这里有一个暴力方法。读取数据并循环两次。第一次查找最后一次出现的pattern2，第二次查找第一次出现的pattern1。

#!/usr/bin/perl

# usage:  perl remove-pattern.pl [file]
use strict;

# reads the contents of the text file completely
# removes end of line character and spurious control-M's
sub load {
   my $file = shift;
   open my $in, "<", $file or die "unable to open $file : $!";
   my @file_contents = <$in>;
   foreach ( @file_contents ) { 
      chomp; 
      s/\cM//g; 
   }
   return @file_contents;
}

#  gets the first file from the command line
#  after the perl script
my $ifile = shift;

# read the text file
my @file_contents = &load($ifile);

# set 2 variables for the index into the array 
my $p2 = -1;
my $p1 = -1;

# loop through the file contents and find the last
# of pattern2 (could go reverse the data and find the 
# first of pattern2
for( my $i = 0;$i < @file_contents; ++$i ) {
   if( $file_contents[$i] =~ /pattern2/) {
      $p2 = $i 
   } 
}

# start at the location of the last of pattern2
# and find the first of pattern1
for( my $i = $p2; $i < @file_contents; ++$i ) {
   if($file_contents[$i] =~ /pattern1/) {
     $p1 = $i ;
     last;
   }
}

# create an output file name
my $ofile = $ifile . ".filtered";

# open the output file for writing
open my $out, ">", $ofile or die "unable to open $ofile : $!"; 

# loop through the file contents and don't print the index if it matches
# p1.  print all others
for( my $i = 0;$i < @file_contents; ++$i ) {
   print $out "$file_contents[$i]\n" if ($i != $p1);
}


--- data.txt  ---
bla bla
pattern2
bla
pattern1
pattern2
bla
bla pattern1 bla
bla
pattern1

如果上面的 perl 脚本被命名为“remove-pattern.pl”，则在给定 data.txt 输入文件的情况下，将使用以下命令执行该脚本。 %> perl 删除-pattern.pl data.txt

生成的输出文件“data.txt.filtered”

--- data.txt.filtered ---
bla bla
pattern2
bla
pattern1
pattern2
bla
bla
pattern1

Answer

这里有一个暴力方法。

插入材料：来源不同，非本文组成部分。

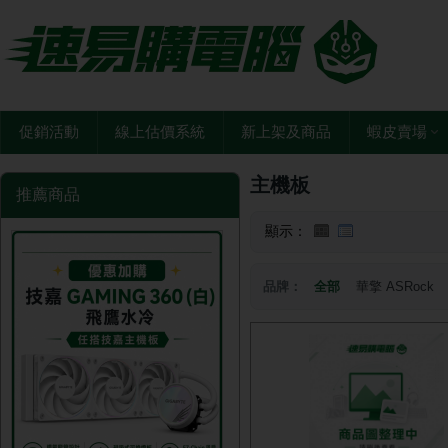
促銷活動
線上估價系統
新上架及商品
蝦皮賣場
主機板
推薦商品
顯示：
品牌：
全部
華擎 ASRock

读取数据并循环两次。第一次查找最后一次出现的pattern2，第二次查找第一次出现的pattern1。

#!/usr/bin/perl

# usage:  perl remove-pattern.pl [file]
use strict;

# reads the contents of the text file completely
# removes end of line character and spurious control-M's
sub load {
   my $file = shift;
   open my $in, "<", $file or die "unable to open $file : $!";
   my @file_contents = <$in>;
   foreach ( @file_contents ) { 
      chomp; 
      s/\cM//g; 
   }
   return @file_contents;
}

#  gets the first file from the command line
#  after the perl script
my $ifile = shift;

# read the text file
my @file_contents = &load($ifile);

# set 2 variables for the index into the array 
my $p2 = -1;
my $p1 = -1;

# loop through the file contents and find the last
# of pattern2 (could go reverse the data and find the 
# first of pattern2
for( my $i = 0;$i < @file_contents; ++$i ) {
   if( $file_contents[$i] =~ /pattern2/) {
      $p2 = $i 
   } 
}

# start at the location of the last of pattern2
# and find the first of pattern1
for( my $i = $p2; $i < @file_contents; ++$i ) {
   if($file_contents[$i] =~ /pattern1/) {
     $p1 = $i ;
     last;
   }
}

# create an output file name
my $ofile = $ifile . ".filtered";

# open the output file for writing
open my $out, ">", $ofile or die "unable to open $ofile : $!"; 

# loop through the file contents and don't print the index if it matches
# p1.  print all others
for( my $i = 0;$i < @file_contents; ++$i ) {
   print $out "$file_contents[$i]\n" if ($i != $p1);
}


--- data.txt  ---
bla bla
pattern2
bla
pattern1
pattern2
bla
bla pattern1 bla
bla
pattern1

如果上面的 perl 脚本被命名为“remove-pattern.pl”，则在给定 data.txt 输入文件的情况下，将使用以下命令执行该脚本。 %> perl 删除-pattern.pl data.txt

生成的输出文件“data.txt.filtered”

--- data.txt.filtered ---
bla bla
pattern2
bla
pattern1
pattern2
bla
bla
pattern1

Question 3

要查找该行的行号：

lineno=$( nl file | tac | awk '/pattern1/ {last = $1} /pattern2/ {print last; exit}' )

用于nl向文件添加行号、
tac反转行
以及awk打印行号最后的“模式1”前这第一的“模式2”。

然后删除该行：

sed -i "${lineno}d" file

Answer

要查找该行的行号：

lineno=$( nl file | tac | awk '/pattern1/ {last = $1} /pattern2/ {print last; exit}' )

用于nl向文件添加行号、
tac反转行
以及awk打印行号最后的“模式1”前这第一的“模式2”。

然后删除该行：

sed -i "${lineno}d" file

Question 4

如果您只想在文件中进行一次传递并最大限度地减少内存中保存的行数，则可以使用awk状态机方法。这些并不是最短的解决方案，但很容易想出和阅读/维护。您可以用数字替换州名称，以使其（可能）更加高效。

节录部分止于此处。